# TASK DETAILS
Please write out the line containing "01579-2539612" and each line after it through the end of the data, exactly, and nothing else.

# Page images and extracted text
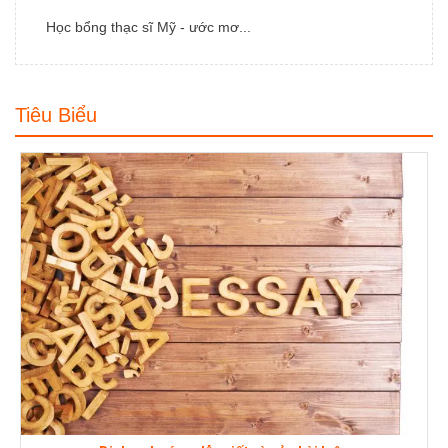
Học bổng thạc sĩ Mỹ - ước mơ...
Tiêu Biểu
Dịch vụ luyện phỏng vấn xin Visa Mỹ
Quận/Huyện:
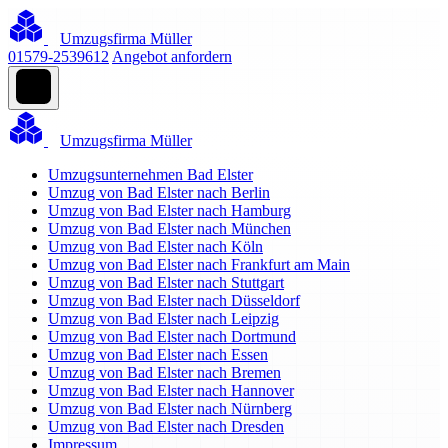
Umzugsfirma Müller
01579-2539612
Angebot anfordern
Umzugsfirma Müller
Umzugsunternehmen Bad Elster
Umzug von Bad Elster nach Berlin
Umzug von Bad Elster nach Hamburg
Umzug von Bad Elster nach München
Umzug von Bad Elster nach Köln
Umzug von Bad Elster nach Frankfurt am Main
Umzug von Bad Elster nach Stuttgart
Umzug von Bad Elster nach Düsseldorf
Umzug von Bad Elster nach Leipzig
Umzug von Bad Elster nach Dortmund
Umzug von Bad Elster nach Essen
Umzug von Bad Elster nach Bremen
Umzug von Bad Elster nach Hannover
Umzug von Bad Elster nach Nürnberg
Umzug von Bad Elster nach Dresden
Impressum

# SOLUTION TO THIS PROBLEM
01579-2539612
Angebot anfordern
Umzugsfirma Müller
Umzugsunternehmen Bad Elster
Umzug von Bad Elster nach Berlin
Umzug von Bad Elster nach Hamburg
Umzug von Bad Elster nach München
Umzug von Bad Elster nach Köln
Umzug von Bad Elster nach Frankfurt am Main
Umzug von Bad Elster nach Stuttgart
Umzug von Bad Elster nach Düsseldorf
Umzug von Bad Elster nach Leipzig
Umzug von Bad Elster nach Dortmund
Umzug von Bad Elster nach Essen
Umzug von Bad Elster nach Bremen
Umzug von Bad Elster nach Hannover
Umzug von Bad Elster nach Nürnberg
Umzug von Bad Elster nach Dresden
Impressum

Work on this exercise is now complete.